+++ PROVIDED RECORDS

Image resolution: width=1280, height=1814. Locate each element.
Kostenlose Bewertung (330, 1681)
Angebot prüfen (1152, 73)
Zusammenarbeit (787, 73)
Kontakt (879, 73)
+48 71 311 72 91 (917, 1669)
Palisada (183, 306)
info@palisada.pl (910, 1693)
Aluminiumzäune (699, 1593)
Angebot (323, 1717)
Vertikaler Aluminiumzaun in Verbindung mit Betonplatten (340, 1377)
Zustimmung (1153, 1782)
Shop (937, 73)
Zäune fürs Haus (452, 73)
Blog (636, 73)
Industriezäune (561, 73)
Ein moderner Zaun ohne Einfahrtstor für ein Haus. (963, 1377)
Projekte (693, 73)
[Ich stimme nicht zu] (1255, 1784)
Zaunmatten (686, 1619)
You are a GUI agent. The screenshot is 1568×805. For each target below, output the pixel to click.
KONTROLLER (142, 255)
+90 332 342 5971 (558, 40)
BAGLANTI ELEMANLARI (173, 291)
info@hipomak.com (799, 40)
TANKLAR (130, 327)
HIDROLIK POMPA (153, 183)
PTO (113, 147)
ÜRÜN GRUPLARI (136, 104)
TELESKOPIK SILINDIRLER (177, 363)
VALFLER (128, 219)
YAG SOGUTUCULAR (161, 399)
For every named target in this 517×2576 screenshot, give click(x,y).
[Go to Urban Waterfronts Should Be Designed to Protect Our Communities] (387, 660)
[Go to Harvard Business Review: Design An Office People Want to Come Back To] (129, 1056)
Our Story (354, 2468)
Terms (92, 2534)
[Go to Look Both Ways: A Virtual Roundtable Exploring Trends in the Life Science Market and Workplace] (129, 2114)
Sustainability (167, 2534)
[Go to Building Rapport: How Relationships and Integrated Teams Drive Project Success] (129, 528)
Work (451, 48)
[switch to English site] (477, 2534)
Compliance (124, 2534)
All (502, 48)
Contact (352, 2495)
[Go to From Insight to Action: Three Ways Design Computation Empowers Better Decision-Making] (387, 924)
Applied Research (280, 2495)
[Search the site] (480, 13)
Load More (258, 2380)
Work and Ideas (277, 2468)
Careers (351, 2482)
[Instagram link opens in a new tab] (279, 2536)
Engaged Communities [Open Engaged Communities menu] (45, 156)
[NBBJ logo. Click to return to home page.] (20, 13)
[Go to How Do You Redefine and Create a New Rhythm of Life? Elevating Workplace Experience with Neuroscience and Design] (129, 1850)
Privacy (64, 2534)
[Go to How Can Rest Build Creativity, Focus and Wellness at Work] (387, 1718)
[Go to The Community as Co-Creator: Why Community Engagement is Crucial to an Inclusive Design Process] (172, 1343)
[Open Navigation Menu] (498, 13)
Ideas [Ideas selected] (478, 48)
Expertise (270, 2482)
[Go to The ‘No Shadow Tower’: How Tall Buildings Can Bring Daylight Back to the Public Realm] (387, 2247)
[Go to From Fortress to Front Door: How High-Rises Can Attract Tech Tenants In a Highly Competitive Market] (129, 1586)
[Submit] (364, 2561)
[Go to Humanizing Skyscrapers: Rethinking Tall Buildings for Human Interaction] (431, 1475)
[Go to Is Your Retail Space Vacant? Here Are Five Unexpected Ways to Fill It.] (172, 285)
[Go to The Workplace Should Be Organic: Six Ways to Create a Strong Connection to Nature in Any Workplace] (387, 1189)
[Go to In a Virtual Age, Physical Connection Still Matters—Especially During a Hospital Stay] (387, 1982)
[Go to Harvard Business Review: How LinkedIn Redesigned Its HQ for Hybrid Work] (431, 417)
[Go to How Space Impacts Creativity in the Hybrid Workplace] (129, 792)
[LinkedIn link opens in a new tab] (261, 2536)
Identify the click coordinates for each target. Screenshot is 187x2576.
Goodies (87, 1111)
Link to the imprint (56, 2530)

++++++

### EXERCISE PROMPT
Reproduce word for word the lines of the records above, beginning at the first and ending with the line where "Angebot (323, 1717)" appears, and nothing past it.

### EXERCISE RESPONSE
Image resolution: width=1280, height=1814. Locate each element.
Kostenlose Bewertung (330, 1681)
Angebot prüfen (1152, 73)
Zusammenarbeit (787, 73)
Kontakt (879, 73)
+48 71 311 72 91 (917, 1669)
Palisada (183, 306)
info@palisada.pl (910, 1693)
Aluminiumzäune (699, 1593)
Angebot (323, 1717)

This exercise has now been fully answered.